Exercise brief: Every record below is to be retyped exactly, with the pictures left out.

Dataset entries:
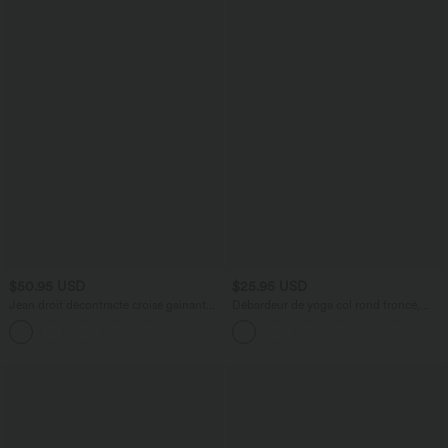
$50.95 USD
$25.95 USD
Jean droit décontracté croisé gainant
Débardeur de yoga col rond froncé,
taille haute avec poches Halara Flex™
tissu rafraîchissant - Protection UPF50+
+1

Solution:
$50.95 USD
$25.95 USD
Jean droit décontracté croisé gainant
Débardeur de yoga col rond froncé,
taille haute avec poches Halara Flex™
tissu rafraîchissant - Protection UPF50+
+1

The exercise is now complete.